İşte komik ve mantıksal olarak geçerli bir argüman:
- Hakikatler arasındaki analitik/sentetik fark, a priori/a posteriori arasındaki farkla aynıdır.
- Hakikatler arasındaki analitik/sentetik fark mantıklıdır.
- 1 ve 2 doğruysa o zaman her hakikat bilinebilir.
- Yani, her hakikat bilinebilir. (1-3)
- Eğer her hakikat bilinebilirse, o zaman her hakikat biliniyordur.
- Yani, her hakikat biliniyordur. (4-5)
- Eğer her hakikat biliniyorsa, her şeyi bilen bir varlık vardır.
- Yani her şeyi bilen bir varlık vardır. (6-7)
1 ve 2’yi savunmayacağım: onlar resmin tamamına bakan sağlam felsefi sorular. İki iddiadan da şüpheliyim.
3 için argümansa şu.

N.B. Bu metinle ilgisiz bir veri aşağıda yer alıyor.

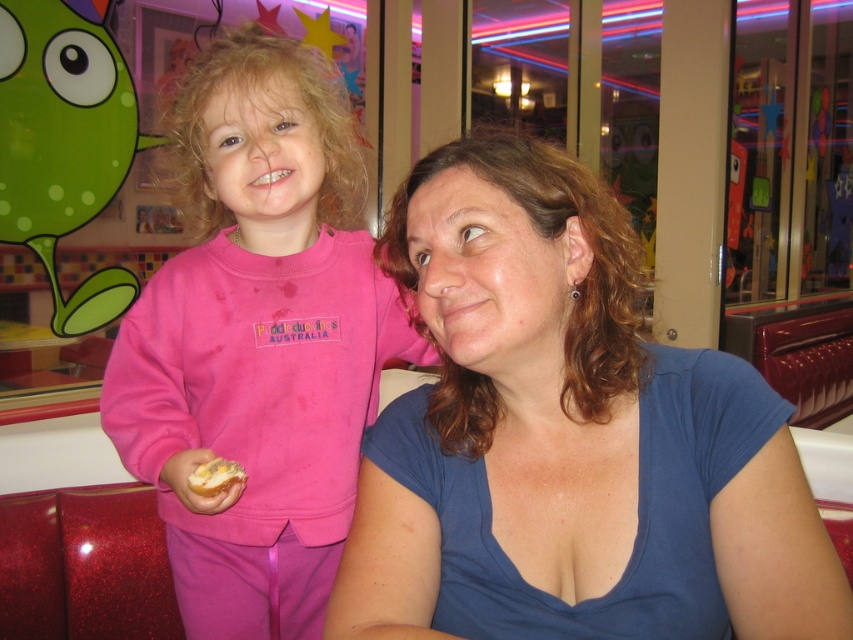 Consider the image. Does blue cotton shirt at center appear on the right side of yellowish bread at lower left?

Correct, you'll find blue cotton shirt at center to the right of yellowish bread at lower left.

Does point (467, 358) come closer to viewer compared to point (225, 468)?

Yes, point (467, 358) is in front of point (225, 468).

The height and width of the screenshot is (640, 853). In order to click on blue cotton shirt at center in this screenshot , I will do `click(564, 426)`.

This screenshot has height=640, width=853. Identify the location of blue cotton shirt at center. (564, 426).

Who is more forward, (498, 348) or (183, 365)?

Positioned in front is point (498, 348).

The width and height of the screenshot is (853, 640). Identify the location of blue cotton shirt at center. (564, 426).

Who is higher up, pink fleece sweatshirt at left or yellowish bread at lower left?

pink fleece sweatshirt at left is above.

Who is positioned more to the left, pink fleece sweatshirt at left or yellowish bread at lower left?

From the viewer's perspective, pink fleece sweatshirt at left appears more on the left side.

This screenshot has height=640, width=853. What do you see at coordinates (258, 340) in the screenshot? I see `pink fleece sweatshirt at left` at bounding box center [258, 340].

At what (x,y) coordinates should I click in order to perform the action: click on pink fleece sweatshirt at left. Please return your answer as a coordinate pair (x, y). Looking at the image, I should click on (258, 340).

Eğer analitik/sentetik fark mantıklıysa, o zaman iki konsept hakikatler arasında özel ve kapsamlıdır: bir hakikat, analitik olmaması durumunda sentetiktir. Yani, her hakikat analitik ya da sentetiktir. Ancak 1 doğruysa ve analitik/sentetik farklı mantıklıysa, o zaman her gerçeğin a priori veya a posteriori olduğu sonucu çıkar. Fakat bu cümleler a priori bilinebilen ve a posteriori bilinebilen için kısadır. Böylelikle, eğer 1 doğruysa ve analitik/sentetik farkı mantıklıysa, o zaman her hakikat bilinebilir.
5 için olan argümansa ünlü bilinebilirlik paradoksudur: Eğer p bilinmeyen bir hakikat ise, o zaman p’nin bilinmeyen bir hakikat oluşu bilinemez (çünkü eğer birisi p’nin bilinmeyen bir hakikat olduğunu biliyorsa, o zaman p’nin bir hakikat olduğunu bilirlerdi ve o zaman da p, bilinmeyen bir hakikat olmazdı ve hiç kimse böyle olmayanı bilemez).

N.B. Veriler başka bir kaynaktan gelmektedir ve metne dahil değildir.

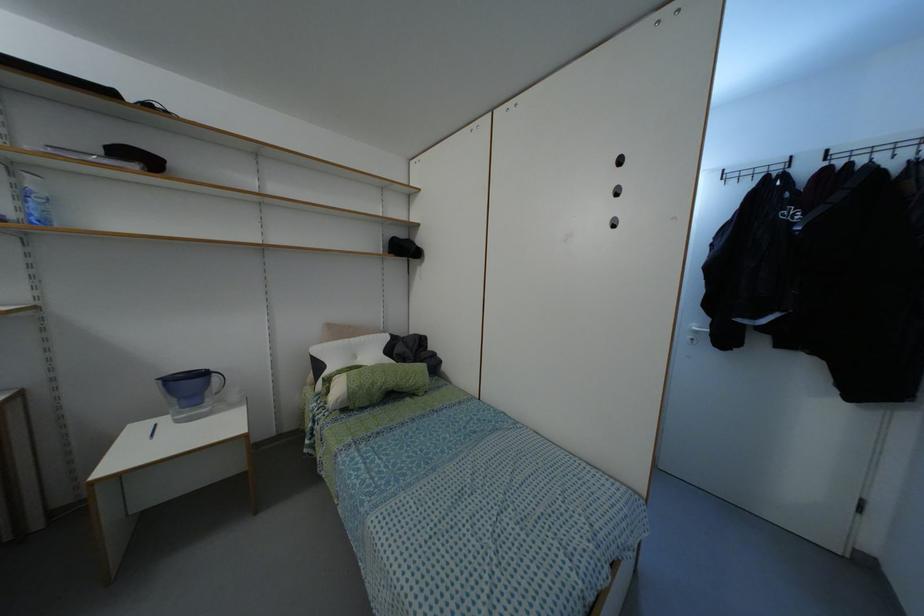 You are a GUI agent. You are given a task and a screenshot of the screen. Output one action in this format:
    pyautogui.click(x=<x>, y=<y>)
    Task: Click on the blue pitcher handle
    The image size is (924, 616).
    Given the screenshot: What is the action you would take?
    tap(215, 389) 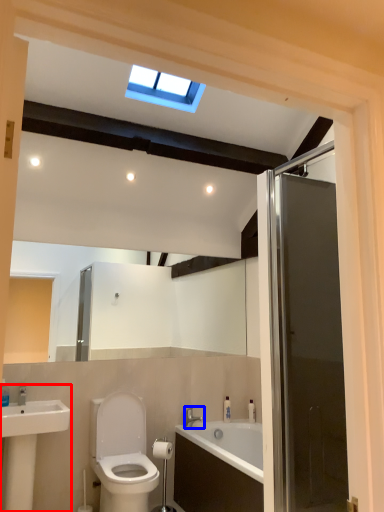 Question: Which of the following is the closest to the observer, sink (highlighted by a red box) or tap (highlighted by a blue box)?

Choices:
 (A) sink
 (B) tap

Answer: (A)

7 için bir argüman ise Ockham’ın Usturası argümanıdır: her şeyi bilen bir varlığın olduğunu düşünmek, bilginin birçok kişi arasında dağılmış olduğunu düşünmekten daha makuldür. 5 için bazı önemli teknik konuların etrafını saran tümdengelimli bir argümanın bir taslağı şudur: eğer bir kavuşum biliyorsanız, tüm kavuşumları bilirsiniz; p tüm gerçeklerin kavuşumu olsun; her gerçek biliniyorsa p de bilinir; ve p‘yi bilen biri her şeyi bilir.
Alexander Pruss– “An odd argument for an omniscient being“, Erişim Tarihi: 01.08.2021)
Çevirmen: Çağan Fırtına
Bilinebilirlik paradoksu çok sıkıntılı. İki farklı modal anlayış birbiri ile karıştırılıyor. Şöyle bir örnek vereyim.

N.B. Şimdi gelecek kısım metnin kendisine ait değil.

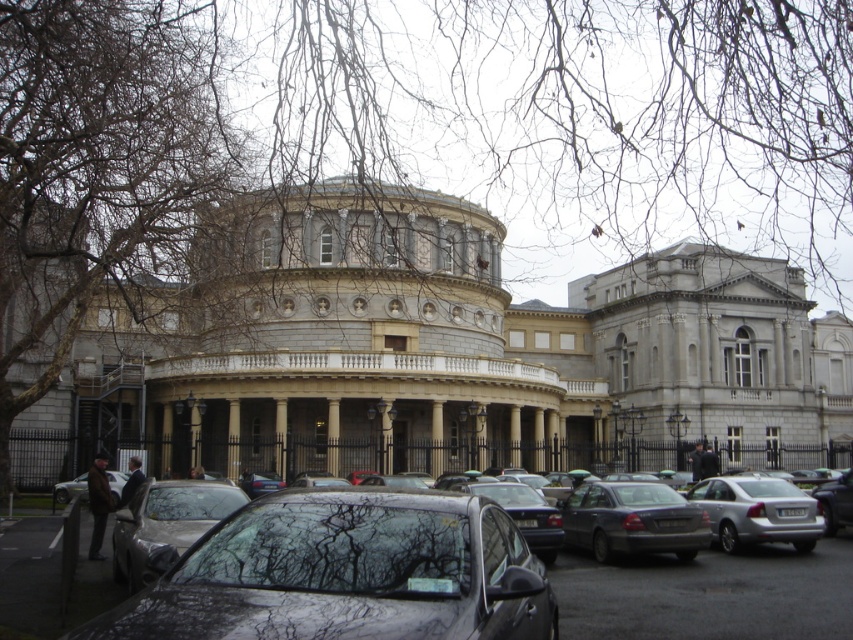 Question: Which of the following is the closest to the observer?

Choices:
 (A) shiny black sedan at center
 (B) gray stone palace at center
 (C) silver metallic car at lower left
 (D) shiny silver car at center

Answer: (A)

Question: Does shiny black sedan at center appear under silver metallic car at lower left?

Choices:
 (A) yes
 (B) no

Answer: (B)

Question: Is shiny silver car at center below silver metallic car at lower left?

Choices:
 (A) no
 (B) yes

Answer: (A)

Question: Among these objects, which one is farthest from the camera?

Choices:
 (A) silver metallic sedan at lower right
 (B) matte gray sedan at center
 (C) shiny black sedan at center

Answer: (A)

Question: Is matte gray sedan at center in front of shiny silver car at center?

Choices:
 (A) yes
 (B) no

Answer: (B)

Question: Which point is farther from the camera taking this photo?

Choices:
 (A) (178, 531)
 (B) (708, 522)

Answer: (B) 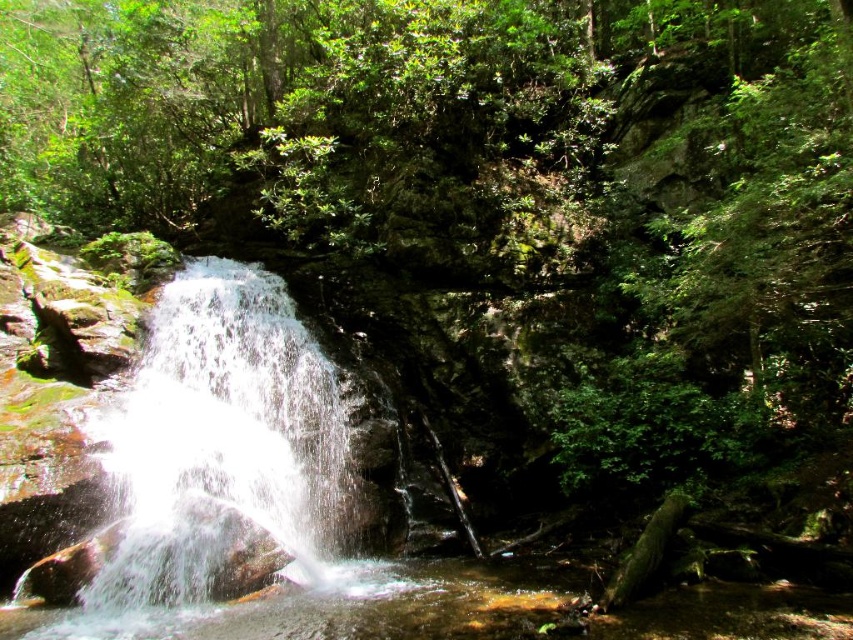 Question: Which object is farther from the camera taking this photo?

Choices:
 (A) white frothy water at center
 (B) clear water at center

Answer: (A)

Question: Does white frothy water at center appear under clear water at center?

Choices:
 (A) yes
 (B) no

Answer: (B)

Question: Can you confirm if white frothy water at center is positioned to the right of clear water at center?

Choices:
 (A) yes
 (B) no

Answer: (B)

Question: Which point is closer to the camera taking this photo?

1. Dün yağmur yağabilirdi.
2. Dün güneşli idiyse, yağmur yağmış olamaz.
Sonuç: Dün yağmur yağdı.
Kelamcıların deyişiyle zati zorunluluk ile arazi zorunluluk karıştırılıyor. Yağmur yağması ya da bilinebilme zati olarak bir şey için imkan dahilinde, ama arazi bir sebepten bu imkan kalkabilir ve arazi zorunluluk ya da imkansızlık bu zati imkan ile çelişmez. “Her şey bilinebilir.” derken zati olarak hakikatin hakikat olması itibari ile bilmeye nesne olmasının imkanı söz konusu. Ama, arazi, ve belki de daimi, bir sebep bir hakikatin bilinmesine engel olabilir. Aksini iddia maalesef kuvvetli bir argüman değil.